The Tata group may be the oldest and the largest among industrial groups in the country with presence across multiple segments, but it needs a shift in focus and there are areas for improvement to raise returns, a latest research report by Credit Suisse on the group has noted. For instance, the net debt of close to 45 small and large companies within the group stands at about Rs1.58 lakh crore and 60% of the group companies have an ROE (return on equity) of less than 10%. Also, only a few of the close to 100 operating companies account for a major part of the group’s revenue, profit after tax and market capitalisation. The CS report has said that with a new team at the top of the holding firm Tata Sons headed by the new group chairman N Chandrasekaran, it expects a renewed energy with five key elements of strategy — improvement of return ratios (especially for Tata Motors, Tata Power, Tata Steel & Tata Teleservices), focus on domestic consumption and leveraging brands better, simplicity in structure and holding, ensuring relevance in all sectors it is present in and digital initiatives.
“Only 4 of the top 10 have an ROE in excess of 15%, and about 60% of companies for which we have data have an ROE of less than 10%,” the report said.

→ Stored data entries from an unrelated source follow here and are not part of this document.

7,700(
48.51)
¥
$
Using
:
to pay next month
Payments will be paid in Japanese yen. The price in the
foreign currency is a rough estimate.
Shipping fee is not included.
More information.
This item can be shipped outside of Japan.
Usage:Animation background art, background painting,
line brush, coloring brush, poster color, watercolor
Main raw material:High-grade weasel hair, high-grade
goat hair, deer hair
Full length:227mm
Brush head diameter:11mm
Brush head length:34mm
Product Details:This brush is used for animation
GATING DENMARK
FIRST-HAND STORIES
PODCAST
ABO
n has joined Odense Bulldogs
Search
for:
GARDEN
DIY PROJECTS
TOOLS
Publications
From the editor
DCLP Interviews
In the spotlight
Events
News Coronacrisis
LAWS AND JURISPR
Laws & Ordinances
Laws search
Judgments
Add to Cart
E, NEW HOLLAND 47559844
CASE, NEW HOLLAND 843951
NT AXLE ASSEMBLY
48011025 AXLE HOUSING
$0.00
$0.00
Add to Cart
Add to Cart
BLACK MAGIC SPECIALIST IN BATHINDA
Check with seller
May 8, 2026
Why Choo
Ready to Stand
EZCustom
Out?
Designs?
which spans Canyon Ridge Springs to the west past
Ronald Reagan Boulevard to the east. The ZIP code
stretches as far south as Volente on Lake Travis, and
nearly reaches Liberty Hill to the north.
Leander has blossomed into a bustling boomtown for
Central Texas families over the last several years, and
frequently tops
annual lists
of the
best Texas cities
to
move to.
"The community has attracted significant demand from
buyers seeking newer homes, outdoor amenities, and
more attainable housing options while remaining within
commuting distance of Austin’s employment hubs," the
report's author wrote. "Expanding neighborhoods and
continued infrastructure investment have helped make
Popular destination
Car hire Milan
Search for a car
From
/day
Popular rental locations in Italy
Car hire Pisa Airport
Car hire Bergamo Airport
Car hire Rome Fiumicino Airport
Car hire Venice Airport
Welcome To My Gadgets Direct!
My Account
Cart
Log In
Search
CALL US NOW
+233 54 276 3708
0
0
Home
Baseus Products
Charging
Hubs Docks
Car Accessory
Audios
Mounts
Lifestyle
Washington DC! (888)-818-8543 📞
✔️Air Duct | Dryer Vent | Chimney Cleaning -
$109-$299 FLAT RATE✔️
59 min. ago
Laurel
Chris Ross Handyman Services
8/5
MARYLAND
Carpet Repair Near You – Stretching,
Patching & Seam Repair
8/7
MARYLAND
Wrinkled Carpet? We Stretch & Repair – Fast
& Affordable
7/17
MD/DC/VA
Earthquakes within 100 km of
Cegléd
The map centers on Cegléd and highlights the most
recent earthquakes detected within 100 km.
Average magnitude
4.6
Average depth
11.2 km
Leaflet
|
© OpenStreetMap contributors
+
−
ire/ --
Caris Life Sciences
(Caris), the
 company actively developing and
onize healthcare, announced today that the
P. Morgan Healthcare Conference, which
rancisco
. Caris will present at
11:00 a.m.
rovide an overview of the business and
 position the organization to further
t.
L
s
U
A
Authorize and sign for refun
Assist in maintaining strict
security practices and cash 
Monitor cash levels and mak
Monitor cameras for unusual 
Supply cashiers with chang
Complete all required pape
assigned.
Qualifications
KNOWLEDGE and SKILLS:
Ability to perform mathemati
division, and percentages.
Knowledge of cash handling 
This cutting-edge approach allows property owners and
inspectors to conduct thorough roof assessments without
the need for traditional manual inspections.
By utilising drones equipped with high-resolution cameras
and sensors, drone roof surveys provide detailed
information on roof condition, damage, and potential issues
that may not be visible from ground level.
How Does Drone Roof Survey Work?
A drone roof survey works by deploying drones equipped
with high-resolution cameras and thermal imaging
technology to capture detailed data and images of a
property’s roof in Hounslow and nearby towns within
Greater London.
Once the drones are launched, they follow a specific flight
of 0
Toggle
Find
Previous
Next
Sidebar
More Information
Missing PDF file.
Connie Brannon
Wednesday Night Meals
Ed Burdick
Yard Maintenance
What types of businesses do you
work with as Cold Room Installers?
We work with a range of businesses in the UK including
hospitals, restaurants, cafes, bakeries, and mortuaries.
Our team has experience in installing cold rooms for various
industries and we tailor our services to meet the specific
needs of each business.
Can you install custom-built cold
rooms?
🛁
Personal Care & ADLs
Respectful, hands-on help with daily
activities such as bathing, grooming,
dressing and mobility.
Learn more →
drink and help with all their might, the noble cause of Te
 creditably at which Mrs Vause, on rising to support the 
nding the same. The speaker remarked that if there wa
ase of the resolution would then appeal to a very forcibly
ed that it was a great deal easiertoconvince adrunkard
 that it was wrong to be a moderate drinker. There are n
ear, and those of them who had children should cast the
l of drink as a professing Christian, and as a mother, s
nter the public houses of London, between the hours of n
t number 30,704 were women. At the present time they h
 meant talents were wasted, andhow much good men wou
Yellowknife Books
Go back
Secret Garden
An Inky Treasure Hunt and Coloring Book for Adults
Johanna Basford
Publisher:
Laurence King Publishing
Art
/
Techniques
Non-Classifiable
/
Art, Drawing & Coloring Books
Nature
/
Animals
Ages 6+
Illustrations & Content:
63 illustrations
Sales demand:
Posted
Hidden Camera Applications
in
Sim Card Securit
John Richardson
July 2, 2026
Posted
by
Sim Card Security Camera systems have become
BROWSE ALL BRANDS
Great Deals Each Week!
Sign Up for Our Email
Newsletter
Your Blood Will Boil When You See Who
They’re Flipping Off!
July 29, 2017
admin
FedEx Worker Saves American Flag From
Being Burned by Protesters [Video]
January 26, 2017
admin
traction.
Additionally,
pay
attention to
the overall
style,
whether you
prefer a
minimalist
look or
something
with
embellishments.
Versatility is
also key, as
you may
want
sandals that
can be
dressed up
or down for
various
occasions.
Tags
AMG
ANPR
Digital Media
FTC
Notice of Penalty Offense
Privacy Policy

TCS is the single largest source of cash for the group contributing to around 65% of profit after tax and according to CS estimate its dividends accounted for 85-90% of the total inflow to the parent. Further, 94% of revenues come from the top-ten companies and domestic comprises only one-third of revenue, with domestic consumption (ex-financial services) being less than 10%. The top-10 and top-20 companies (by revenue and including subsidiaries) account for 94% and 99% of the group revenue, 98% and 99% of group PAT and 94% and 99% of the group’s gross fixed assets (excluding goodwill and intangibles), respectively, it said.
Tata Steel, Tata Motors, Tata Power and Tata Teleservices are the most significant contributors to the group’s net debt, and together, accounted for over 90% of the group’s net debt in FY16, according to the CS estimates. Only four companies out of the top-ten in the group have ROE in excess of 15%, the report observes. TCS with 33% in FY17, Tata Motors with 15%, Voltas with 17% and Titan 18%. “While Tata Power (>10%, adjusting for one-off charges) and Tata Steel (9%) have shown some improvement in FY17, their ROE remains low,” it adds. Indian Hotels and Tata Global Beverages’ ROE stands at -2% and 6%, respectively.
Among the companies that have witnessed the most significant improvement are Rallis India and Nelco, as per reported numbers. Rallis’ ROE improved from 21% in FY15 to 30% in FY17 and Nelco’s from low single-digit levels to over 30% in FY17. “Besides operational improvement, this was also helped by higher other income to some extent and absence of losses from the discontinued operations, as per the reported financials”.
Companies such as TCS, Tata Motors, Trent, Titan, Tata Elxsi and the insurance units (Tata AIA and Tata AIG) witnessed a contraction in ROE. Tata Motors’ ROE came down from 23% in FY15 to 15% in FY17, and Titan’s ROE contracted from 29% in FY15 to 18% in FY17. For TCS, cash accumulation may have been one key reason.
The report further notes that there are several companies in the group that are very small in the context of Tata Group’s overall size. “Tata Petrodyne and Tata Realty Infrastructure have high asset intensity and low profitability based on FY16 financials. Similarly, Tata Pigments, Tata Ceramics, Tata Décor and Tata UniStore (e-commerce) are small players in the industry they operate in based on reported revenue in FY16”.